The summary of Poco X2 is basically some good choices here and some questionable choices there. It even has some big ticket features that are too hard to discern for a regular user. Say you bought the Samsung Galaxy Note in 2011 then that stylus stood out as a differentiator. In 2020, a high refresh rate display is being pitched as that differentiator. However, you are hard pressed to notice that difference. As I said before, the Poco X2 is a great smartphone. However the real question is should you buy into that 120Hz display? Or should you sit out this smartphone cycle hoping MWC 2020 will bring better devices at even cheaper price. We answer all of that in this review. Read on.
The display can be described as the claim to fame for the Poco X2. It sports a LCD display that measures 6.67-inches diagonally and outputs resolution of 2400×1080 pixels. The display size or panel or resolution is not the real deal. The topic of interest here is the support for 120Hz refresh rate. This is only the second smartphone, after Asus ROG Phone 2, to feature such a high refresh rate. The first phone to launch with a 120Hz display was the Razer Phone back in 2018. So, this is by no means an industry achievement, but Poco does that at a great price point. Do you need a display with 120Hz refresh rate? No. During my time with the Poco X2, I almost immediately started missing the OLED display.

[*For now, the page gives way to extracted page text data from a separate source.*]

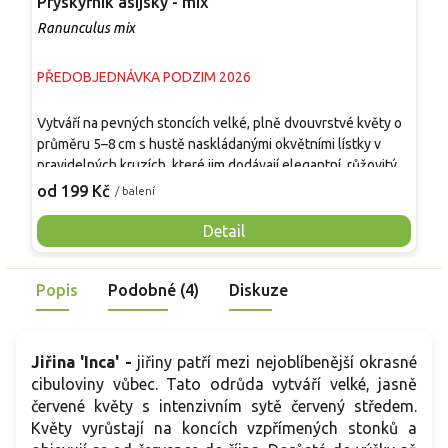
Pryskyřník asijský - mix
R
Ranunculus mix
S
PŘEDOBJEDNÁVKA PODZIM 2026
P
T
Vytváří na pevných stoncích velké, plně dvouvrstvé květy o
s
průměru 5–8 cm s hustě naskládanými okvětními lístky v
k
pravidelných kruzích, které jim dodávají elegantní, růžovitý
z
9
vzhled. Listy jsou tmavě zelené a jemně členěné, tvoří
od 199 Kč
/ balení
r
kompaktní bazální růžici. Rostlina dorůstá 30–40 cm, kvete
d
postupně od dubna do června a nabízí dlouhou sezónu
Detail
p
barev v záhonech i nádobách. Hodí se do skupinových i
plošných výsadeb, dobře kombinovatelná s trvalkami i jinými
Popis
Podobné (4)
Diskuze
cibulovinami, je vhodná také k řezu do vázy.
Jiřina 'Inca' -
jiřiny patří mezi nejoblíbenější okrasné
cibuloviny vůbec. Tato odrůda vytváří velké, jasně
červené květy s intenzivním sytě červený středem.
Květy vyrůstají na koncích vzpřímených stonků a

For instance, Poco X2’s big display is useless when the screen is turned off. Yes, it does not have always-on display since LCDs are not good at lighting individual pixels. They say the devil is in the details. In the case of Poco X2 that devil was expected to be seen in the display. However, I could not really see any major difference to sell me on this device. The Android interface itself does not seem to take advantage of the fast refresh rate. The higher refresh rate is supposed to make actions appear on the screen faster. It does achieve that to some extent. So, while scrolling through Instagram or hundreds of applications, you see a smooth scrolling action.
However, I did not find it to be as buttery smooth as the ProMotion display on the Apple iPad Pro. You need to do some pixel peeping to really understand the difference. A small set of people who saw Poco X2 with display set at 60Hz and 120Hz, found no difference either. Even games didn’t take any meaningful advantage of this panel. If I had to choose between 60Hz OLED and a 120Hz LCD panel, I will choose the former. The OLED panel serves better purpose with display of accurate colors right now. If you are a gamer then you would be better off getting the Poco X2.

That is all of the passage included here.